El Acoso

Alejo Carpentier

En el aniversario 45 de El Acoso por Mireya Castañeda

Cuando en 1956 Alejo Carpentier publica El Acoso, una novela de algo más de cien páginas, estaba seguramente consciente del suceso literario que tendría que sobrevenir. En ella, al decir del crítico venezolano Alexis Márquez, uno de los más profundos estudiosos de la obra carpenteriana, el más celebre de los novelistas cubanos lograba "expresión cabal y entera" al hallazgo de "una nueva técnica narrativa, plenamente integrada al discurrir humanístico de América que ya apuntaba en El reino de este mundo, y en Los pasos perdidos", con las cuales ya había logrado rotundo éxito.
Suceso literario por los valores temáticos y estilísticos de El Acoso, no porque haya sido comprendida ni por el público ni por la crítica, y siempre en espera de revalorización.
Al celebrarse el cuadragésimo aniversario de su edición príncipe ( El Acoso, Ed. Losada S.A. Buenos Aires), se hizo por Letras Cubanas una bellísima reedición que contó con el auspicio de la Fundación Alejo Carpentier. El dibujo de cubierta fue hecho especialmente por el artista Roberto Fabelo.
La reedición incluyó un documentado prólogo del escritor Armando Cristóbal donde se detiene en los recursos expresivos y la nueva técnica narrativa utilizada por Carpentier, extendiéndose en "dos de sus elementos constitutivos: la estructura y el sentido de composición del temas".

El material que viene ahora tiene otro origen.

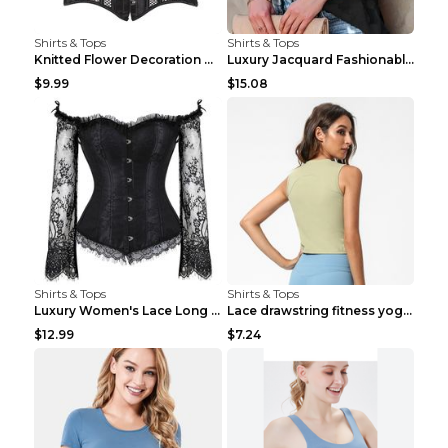
Shirts & Tops
Shirts & Tops
Knitted Flower Decoration Affordable Luxury Style ...
Luxury Jacquard Fashionable Button Up Shirt Black ...
$9.99
$15.08
Shirts & Tops
Shirts & Tops
Luxury Women's Lace Long Sleeve Top Gold S
Lace drawstring fitness yoga vest Black S
$12.99
$7.24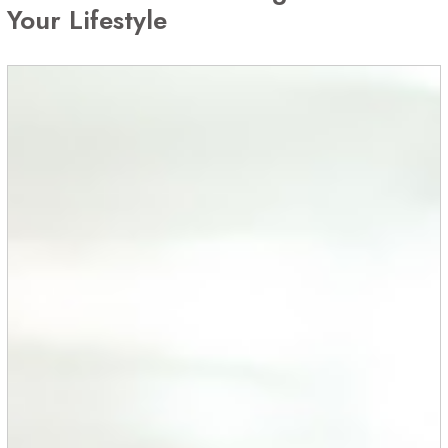
Your Lifestyle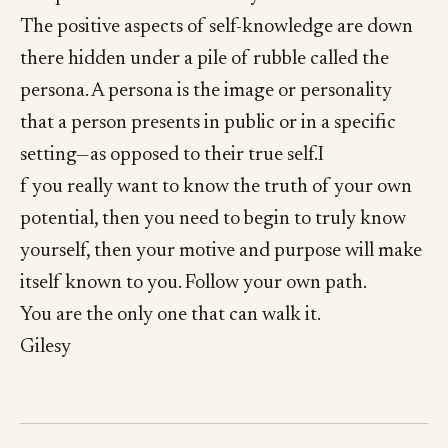
The positive aspects of self-knowledge are down
there hidden under a pile of rubble called the
persona. A persona is the image or personality
that a person presents in public or in a specific
setting—as opposed to their true self.I
f you really want to know the truth of your own
potential, then you need to begin to truly know
yourself, then your motive and purpose will make
itself known to you. Follow your own path.
You are the only one that can walk it.
Gilesy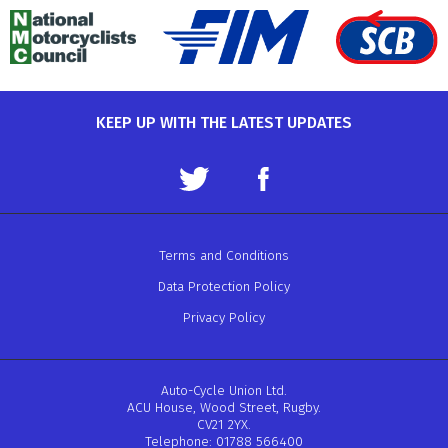
KEEP UP WITH THE LATEST UPDATES
Terms and Conditions
Data Protection Policy
Privacy Policy
Auto-Cycle Union Ltd.
ACU House, Wood Street, Rugby.
CV21 2YX.
Telephone: 01788 566400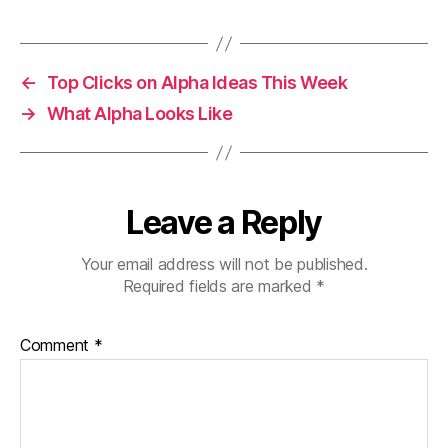
←
Top Clicks on Alpha Ideas This Week
→
What Alpha Looks Like
Leave a Reply
Your email address will not be published.
Required fields are marked
*
Comment
*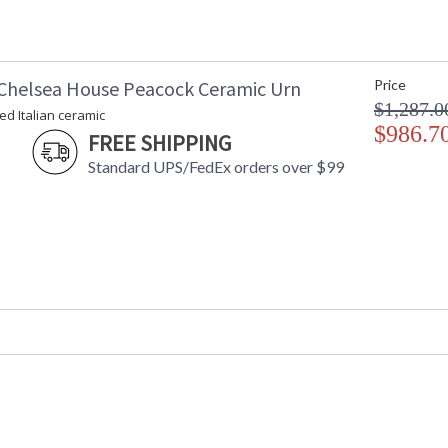
Chelsea House Peacock Ceramic Urn
Price
$1,287.0
d Italian ceramic
$986.7
FREE SHIPPING
Standard UPS/FedEx orders over $99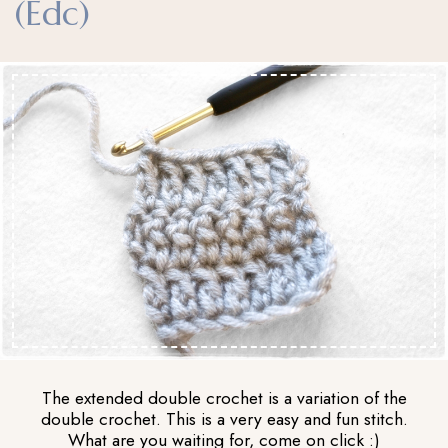
(edc)
The extended double crochet is a variation of the
double crochet. This is a very easy and fun stitch.
What are you waiting for, come on click :)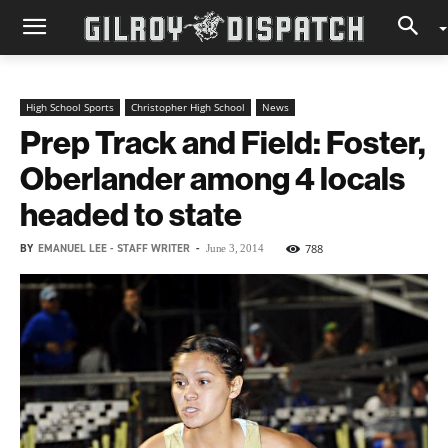
High School Sports
Christopher High School
News
Prep Track and Field: Foster,
Oberlander among 4 locals
headed to state
BY
EMANUEL LEE - STAFF WRITER
-
788
June 3, 2014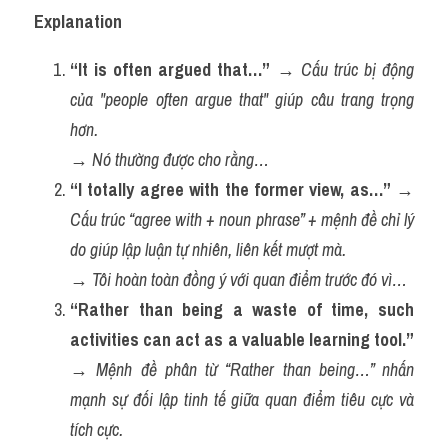
Explanation
“It is often argued that…”
 → 
Cấu trúc bị động 
của "people often argue that" giúp câu trang trọng 
hơn.
→ 
Nó thường được cho rằng…
“I totally agree with the former view, as…”
 → 
Cấu trúc “agree with + noun phrase” + mệnh đề chỉ lý 
do giúp lập luận tự nhiên, liên kết mượt mà.
→ 
Tôi hoàn toàn đồng ý với quan điểm trước đó vì…
“Rather than being a waste of time, such 
activities can act as a valuable learning tool.”
→ 
Mệnh đề phân từ “Rather than being…” nhấn 
mạnh sự đối lập tinh tế giữa quan điểm tiêu cực và 
tích cực.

El propio Carpentier señalaría en una entrevista por los años 60, citada en el prólogo, que "El Acoso es novela en forma de sonata", un hecho novedoso en la literatura latinoamericana, y tal vez esa singular estructura sea uno de los obstáculos que enfrenta el lector.
"Sinfonía Heroica, compuesta para festejar la memoria de un gran hombre", escribió Beethoven en la dedicatoria de esta obra, y es así precisamente como comienza Carpentier su novela, hecho por el cual se ha sugerido que sea el modelo que realmente utilizó.
Y es que la música no ha estado apartada en ningún momento de la obra carpenteriana. Ya antes había escrito varios libros sobre el tema, entre ellos La Música en Cuba, pero con El Acoso puede decirse que la inserta definitivamente en su novelística. Recuérdese luego, por ejemplo, La Consagración de la Primavera.


También en El Acoso, Carpentier logra incorporar modernos recursos narrativos como la retrospectiva, el intercambio de plano narrativos y el monólogo interior para la presentación de sus protagonistas.
"...debe considerarse un error, la tendencia bastante generalizada a identificar como asunto de la novela la lucha contra el (dictador Gerardo) Machado en 1933, cuando ésta no es más que el punto de partida —como referente histórico— para una reflexión sobre el estado de violencia derivado de ella en la Cuba republicana de los 40".


La creencia de que El Acoso apunta a Machado está dada por la temprana oposición de Carpentier al terror machadista y la persecución (¿el acoso?) a que el propio escritor fuera sometido, teniendo incluso que abandonar la Isla, indocumentado y clandestino.
El Acoso es una obra realista, una novela de trascendencia política y social, pero válida en sí misma como auténtica obra de arte, apunta Armando Cristóbal. Luego el prologuista cita al novelista Enrique Labrador Ruiz, quien, en el fragor de la polémica surgida al momento de la publicación en 1956, subrayaría: "Si yo digo que es su mejor obra, nadie se espante. Sólo quien ha transitado por sendas estrechas sabe cuánto de peligroso hay en esta ascensión que Alejo se impone en El Acoso...Su novela es...el paso del documento a la obra de arte".